Oltre alla scoliosi idiopatica (o multifattoriale), altre deformità dei bambini in età scolare sono il dorso curvo o piatto, le cd. "scapole alate", l'addome espanso con eccessiva sporgenza del fondo schiena, le spalle spioventi e il mal di schiena (causato a volte da spondilolisi con o senza listesi). 

Saper leggere correttamente la postura dei bambini, distinguendo tra difetti funzionali e difetti organici, in questo caso è fondamentale, in quanto può succedere che una deformità in ipercifosi della colonna vertebrale venga scambiata da genitori e insegnanti per una postura assunta per timidezza.

Quali possono essere i sintomi di un problema alla colonna vertebrale del bambino?
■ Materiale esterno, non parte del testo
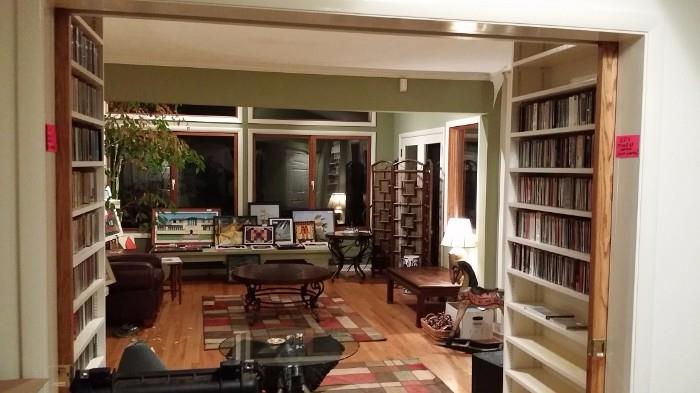 Find the location of a particular element. circular wooden table is located at coordinates (287, 274). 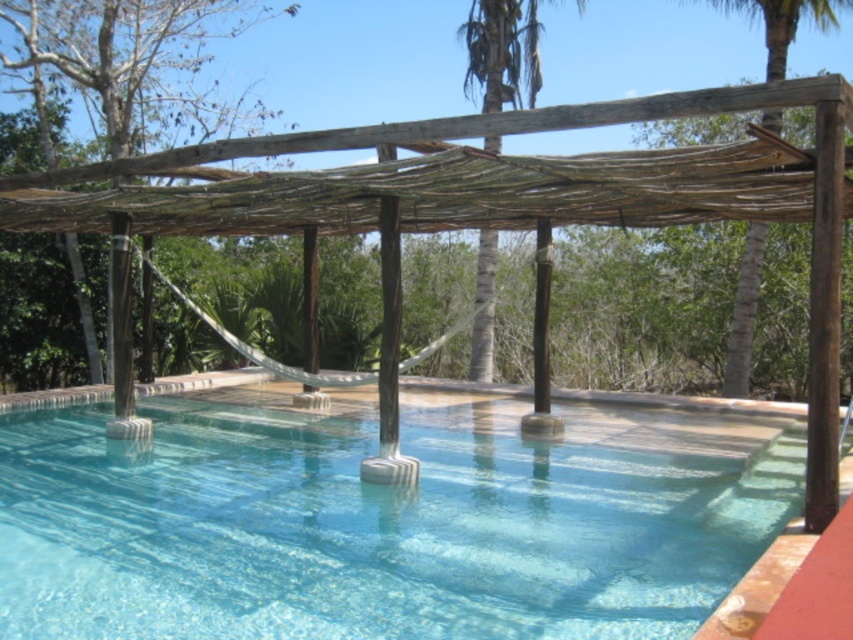 How distant is brown textured palm tree at center from brown wood palm tree at upper right?

brown textured palm tree at center and brown wood palm tree at upper right are 3.94 meters apart.

Is point (467, 67) less distant than point (764, 240)?

No, (467, 67) is further to viewer.

Locate an element on the screen. The image size is (853, 640). brown textured palm tree at center is located at coordinates (502, 52).

Find the location of `brown textured palm tree at center`. brown textured palm tree at center is located at coordinates (502, 52).

Which is below, green leafy tree at upper left or brown wood palm tree at upper right?

Positioned lower is brown wood palm tree at upper right.

Is green leafy tree at upper left below brown wood palm tree at upper right?

Actually, green leafy tree at upper left is above brown wood palm tree at upper right.

Is point (33, 36) positioned behind point (735, 356)?

Yes.

Locate an element on the screen. The image size is (853, 640). green leafy tree at upper left is located at coordinates (126, 58).

Does clear glass pool at center appear on the right side of brown wood palm tree at upper right?

Incorrect, clear glass pool at center is not on the right side of brown wood palm tree at upper right.

Can you confirm if clear glass pool at center is taller than brown wood palm tree at upper right?

No, clear glass pool at center is not taller than brown wood palm tree at upper right.

Who is more forward, (234, 444) or (747, 336)?

Point (234, 444) is more forward.

The width and height of the screenshot is (853, 640). Identify the location of clear glass pool at center. (384, 520).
La scoliosi è quasi sempre asintomatica e, quindi, può sfuggire sia all’attenzione dei genitori che del pediatra, al contrario del dorso curvo o della lombalgia (che può essere presente in caso di spondilolisi/listesi), che possono presentare sintomi fin dalle prime fasi. 

Fondamentale per la salute del bambino è quindi prevedere dei controlli specialistici periodici, così da individuare possibili alterazioni della colonna vertebrale prima che queste progrediscano verso forme più gravi.

Quali sono i consigli da seguire per prevenire tali patologie?

 

Una corretta abitudine posturale, sia da seduti sia in posizione eretta, ed un'adeguata attività fisica rappresentano le basi indispensabili per prevenire e correggere gli atteggiamenti viziati o anomali della postura e garantire ai più piccoli una crescita sana e armonica.

E' importante educare il bambino il prima possibile ad assumere un atteggiamento posturale corretto quando ad esempio fa i compiti a casa e quando gioca, soprattutto con gli apparecchi elettronici.
Sia a scuola che a casa, è importante inoltre osservare la postura del bambino da seduto, così come quando dorme, per assicurarsi che mantenga una posizione dritta della colonna vertebrale, e prevedere dei controlli periodici da uno specialista. Se sensibilizzati fin da piccoli, i bambini acquisiranno e faranno proprio l'atteggiamento posturale corretto in modo del tutto naturale.

Occorre inoltre evitare che il bambino debba sopportare carichi troppo elevati e sproporzionati rispetto al suo peso (maggiori del 10% rispetto a questo), anche se si tratta di un trolley da trasportare, in quanto potrebbe richiedere sollevamenti e movimenti bruschi, provocando al bambino strappi e contratture lombari. 

Sia a scuola che nel tempo libero i bambini devono essere incentivati a svolgere attività fisica: il movimento nella fase della crescita, se adeguato e regolare, contribuisce infatti a rinforzare la muscolatura del dorso, che sostiene la colonna vertebrale, ad acquisire una maggiore consapevolezza del proprio corpo e della sua posizione nello spazio e a controbilanciare eventuali compensi posturali dovuti ad abitudini e posizioni scorrette.

Anche in questo caso, l’apprendimento passa attraverso il buon esempio: anche gli adulti devono tenere sotto controllo la propria postura, evitando atteggiamenti errati, e fare attività fisica, educando i più piccoli all'importanza di uno stile di vita sano.